Pursuant to the Merger Agreement, at the effective time of the Merger (the "Effective Time"), all Class A ordinary shares, par value of US$0.00001, of the Company (each a "Class A Share", together with each Class B ordinary share, par value $0.00001 per share, of the Company, each a "Share") issued, outstanding and not represented by American depositary shares (each an "ADS", each representing seventy-two (72) Class A Shares) immediately prior to the Effective Time, other than the Excluded Shares and the Dissenting Shares (each as defined in the Merger Agreement), will be cancelled and converted into the right to receive $0.0077778 per Share in cash without interest (representing $0.56 divided by seventy-two), and each outstanding ADS, other than ADSs representing the Excluded Shares, together with each Class A Share represented by such ADSs, will be cancelled and converted into the right to receive $0.56 per ADS in cash without interest (the "Merger Consideration").

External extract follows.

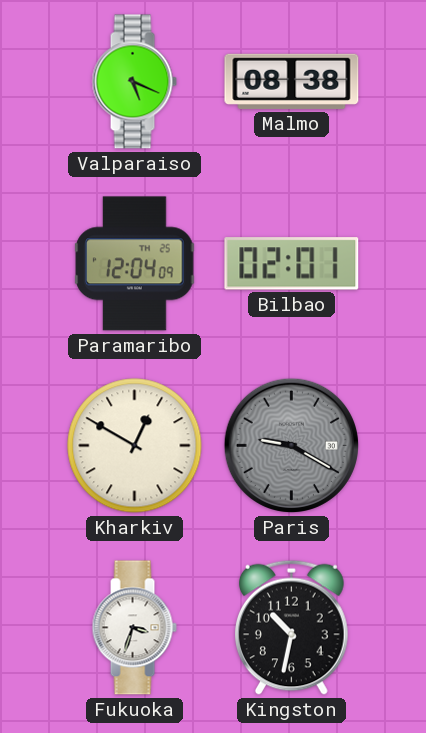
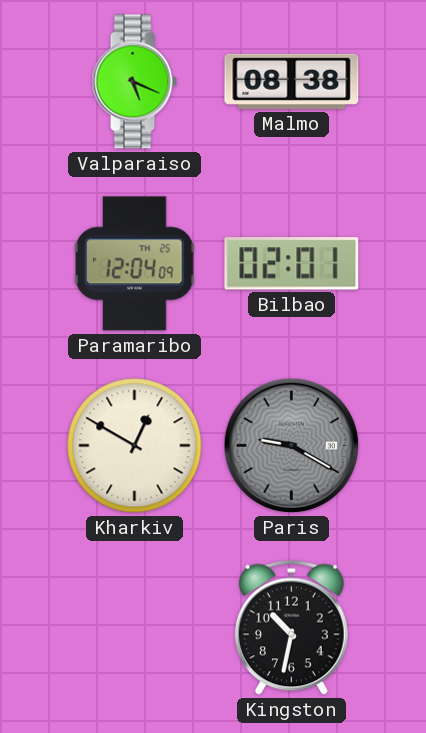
Fukuoka: 3:33 -> none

The Merger Consideration represents a premium of approximately 115% and approximately 56% to the volume-weighted average price of the ADSs during the last 30 and 90 trading days, respectively, prior to the Company's receipt of a "going-private" proposal from the Buyer on May 26, 2023.
Concurrently with the execution of the Merger Agreement, Parent, Merger Sub, the Company and certain persons listed therein (such persons, collectively the "Founder Parties") entered into a support agreement, pursuant to which Parent and the Founder Parties have committed, subject to the terms and conditions therein, to vote all the Shares of the Company beneficially owned by them in favor of the approval of the Merger Agreement, the Merger and the other transactions contemplated by the Merger Agreement.

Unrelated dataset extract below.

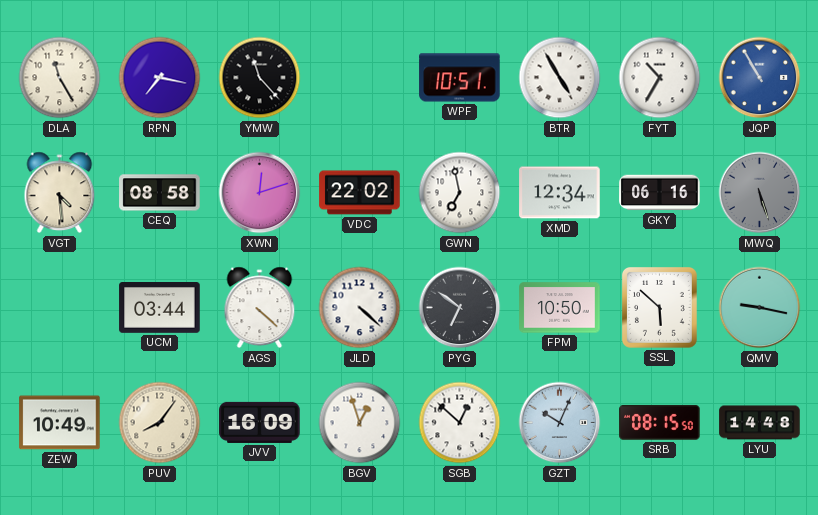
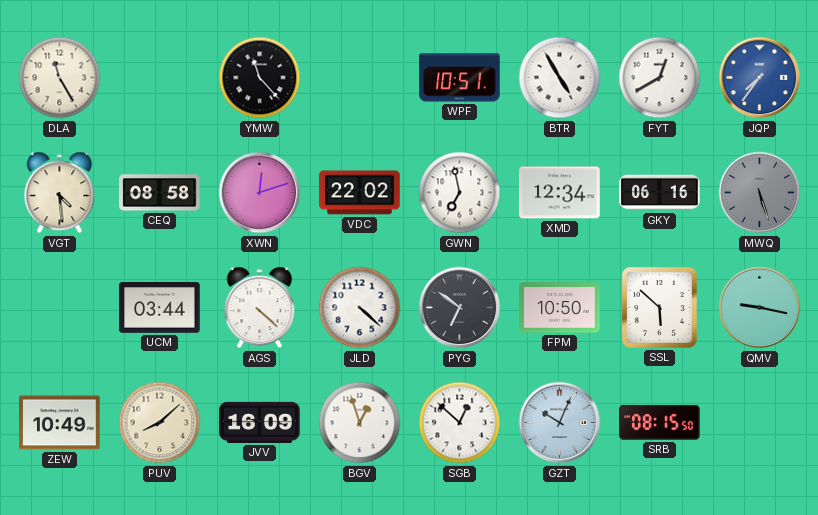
RPN: 7:17 -> none
FYT: 10:35 -> 12:40
JQP: 10:55 -> 7:36
PUV: 8:06 -> 8:08
LYU: 14:48 -> none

As of the date of this press release, the Buyer beneficially own approximately 13.5% of all issued and outstanding Shares of the Company, which represent approximately 82.4% of the aggregate voting power of the Company.
The Merger will be funded through a combination of (1) cash contributions from the Buyer pursuant to, and subject to the terms and conditions set forth in, an equity commitment letter, dated as of the date of the Merger Agreement, and (2) available cash of the Company. The Founder Parties agree to, at the Effective Time, cancel all the Founder Shares (as defined in the Support Agreement, including those represented by ADSs) automatically for no consideration pursuant to, and subject to the terms and conditions set forth in, the Support Agreement.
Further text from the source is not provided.